One temple demolished Tuesday was run by local Communist Party officials who allegedly fleeced worshippers, state media said.

The demolitions began at the start of December in rural areas around the port city of Wenzhou, said a spokesman for the city Foreign Affairs Office. He said some buildings in Wenzhou itself might also be destroyed.

``In rural areas, religious superstition is still very rampant,'' said the spokesman, who would give only his surname, Zhou. ``The government's goal is to demolish those illegal buildings as well as correct those decadent rural lifestyles.''

A spokesman for the Wenzhou city propaganda department, Lu Tianlei, said as many as 450 buildings have been destroyed. Most were in the Ouhai district of Wenzhou and in nearby Yongjia and Yueqing counties, Lu said.

A Hong Kong human rights group put the number of destroyed buildings much higher at 1,200. The Information Center for Human Rights and Democracy said the buildings were being dynamited and some were more than a century old.

The communist government, which recognizes only five religions, is in the midst of a crackdown on the Falun Gong meditation sect and other unauthorized religious activity. It accuses many illegal groups of defrauding or abusing followers.

A religious revival has swept China in recent years. Lively underground church movements service Catholics and Protestants, who refuse to worship under state control. Unorthodox groups influenced by Buddhism, Christianity and other faiths have also sprung up.

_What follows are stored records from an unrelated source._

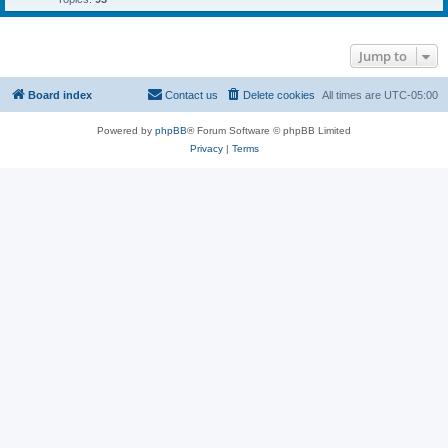
Jump to
Board index
Contact us
Delete cookies
All times are
UTC-05:00
Powered by
phpBB
® Forum Software © phpBB Limited
Privacy
|
Terms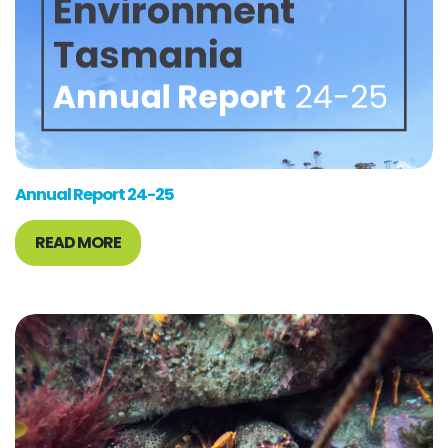
Annual Report 24-25
READ MORE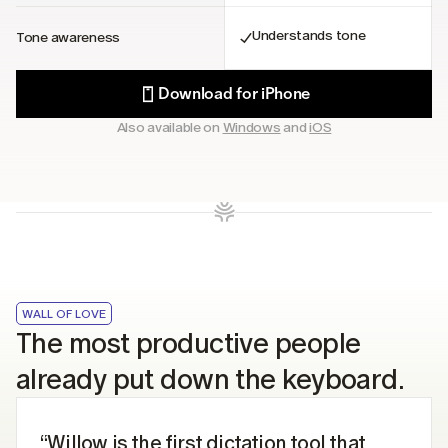
Understands tone
Tone awareness
Download for iPhone
Also available on 
Windows
 and 
iOS
WALL OF LOVE
The most productive people 
already put down the keyboard.
“Willow is the first dictation tool that 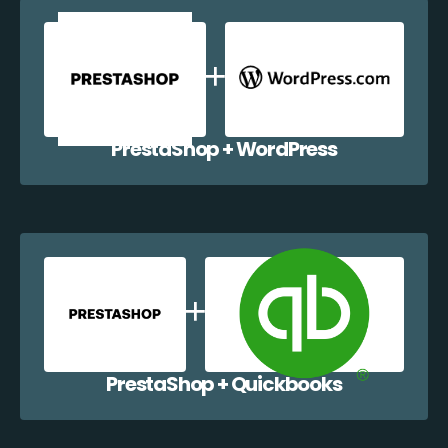
PrestaShop + WordPress
PrestaShop + Quickbooks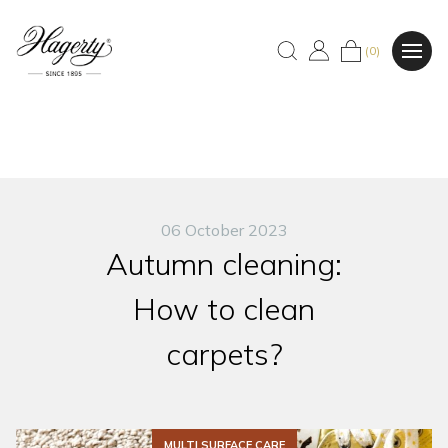
(0)
06 October 2023
Autumn cleaning:
How to clean
carpets?
MULTI SURFACE CARE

Traditionally isolated from central government control by the sea and inland mountains, Wenzhou has a free-spirited reputation as a spot where religion and private enterprise and smuggling and other unauthorized activities flourish.

In Yueqing, the Yangshan Temple was run for profit by local officials, China Central Television reported on its Web site. It said they kept donations from worshippers and then auctioned rights to run the temple for 500,000 yuan ($60,000). There was no word on whether the party officials were punished.

The temple was demolished Tuesday, the official newspaper Wenzhou Chaoshang News said on its Web site. The Information Center in Hong Kong said it was more than a century old. Neither state media nor the rights group described which sect the temple belonged to.

The area around Wenzhou has numerous small Christian churches built by European traders in the 18th and 19th centuries, though it wasn't clear whether they were targeted in the crackdown.

Officials gave conflicting accounts of whether the demolitions were linked to the national crackdown. Zhou, the Foreign Affairs Office spokesman in Wenzhou, said they were a local initiative.

``This could be a good example for other cities,'' he said.